The city of Kerch was liberated from the Nazis on April 11. In the subsequent month of bloody battles for Crimea, the Axis forces were dealt a major blow, which shattered Hitler’s influence in the Balkans.
The victory did not come easy, though, with more than 17,700 Soviet troops killed and over 67,000 wounded in the offensive. Kerch was devastated several times over, with over 85 percent of the city destroyed by April 1944. Soviet writer and war correspondent Pyotr Pavlenko said he was not as moved by the ruins of Stalingrad as many others “because I had seen Kerch destroyed.”
Kerch later received the honorable title of Hero City, placing it in line with the Hero City of Sevastopol. The heroic Siege of Sevastopol lasted for 250 days until the last line of the city’s defenses was breached in July 1942. The overall Soviet casualties amounted to more than 200,000, with more than 18,000 recorded deaths and tens of thousands of people taken prisoner and sent to concentration camps. Sevastopol was liberated on May 9 following a month of bitter fighting.

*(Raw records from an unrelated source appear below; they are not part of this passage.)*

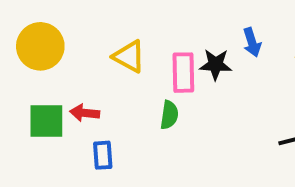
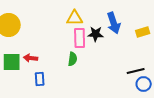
blue arrow: (252, 42) -> (114, 23), size x1.5
yellow triangle: (129, 56) -> (75, 18), moved, turned -30

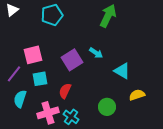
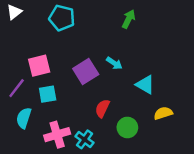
cyan pentagon: (52, 15) -> (62, 18), turned 30
green arrow: (108, 16) -> (129, 19), size x0.7
red semicircle: (65, 91) -> (102, 108), moved

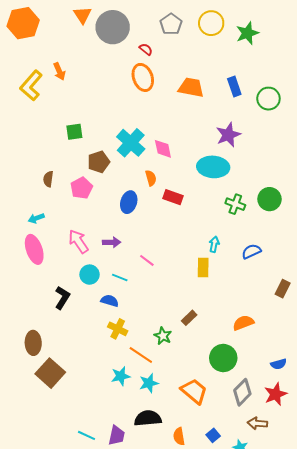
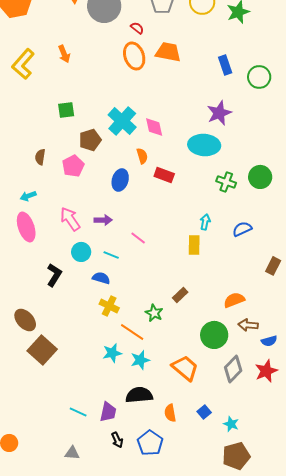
orange arrow: (59, 71) -> (64, 54), moved
orange trapezoid: (191, 87) -> (168, 52), moved
brown ellipse: (33, 343) -> (25, 320), turned -40
brown arrow: (257, 423) -> (248, 325), moved

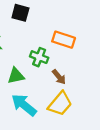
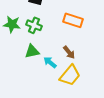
green cross: (39, 57) -> (34, 25), moved
cyan arrow: (24, 105) -> (50, 62), moved, size x0.6

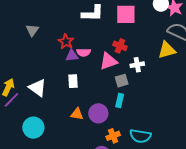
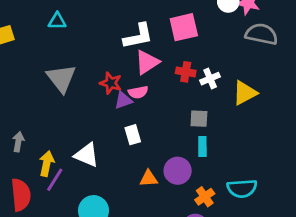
gray triangle: (32, 30) -> (61, 78), size x1.6
yellow triangle: (167, 50) -> (245, 93), moved
pink triangle: (108, 61) -> (147, 62), moved
white cross: (137, 65) -> (210, 79), moved
gray square: (122, 81) -> (199, 119), turned 32

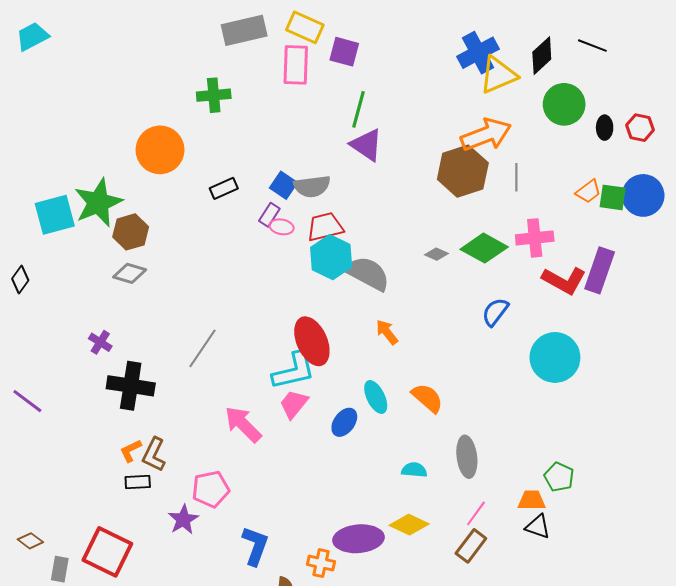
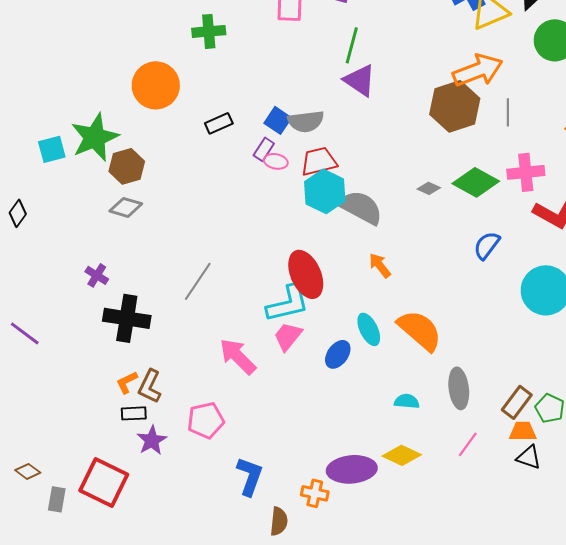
cyan square: (55, 215) -> (52, 149), size x0.7
orange semicircle: (427, 398) -> (420, 330), size x1.4
purple star: (183, 520) -> (152, 440), moved
brown rectangle: (471, 546) -> (517, 402), moved

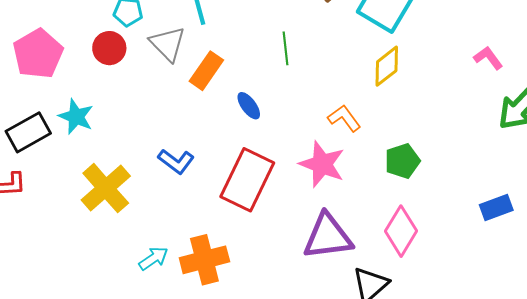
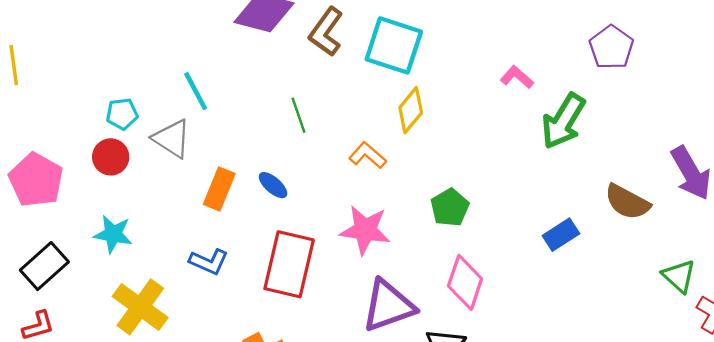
orange rectangle: (206, 71) -> (219, 189), moved
cyan star: (76, 117) -> (113, 234), moved
orange L-shape: (344, 118) -> (368, 155), moved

For many Kerch and Sevastopol residents, the memories of Nazi atrocities remain as vivid today as they were for their parents and grandparents who experienced WWII. For the Soviet Union, it took decades to explore and unveil the tragic Adzhimushkay quarry defense, but other mass graves of Soviet soldiers and civilians are still found in and around Kerch to this day.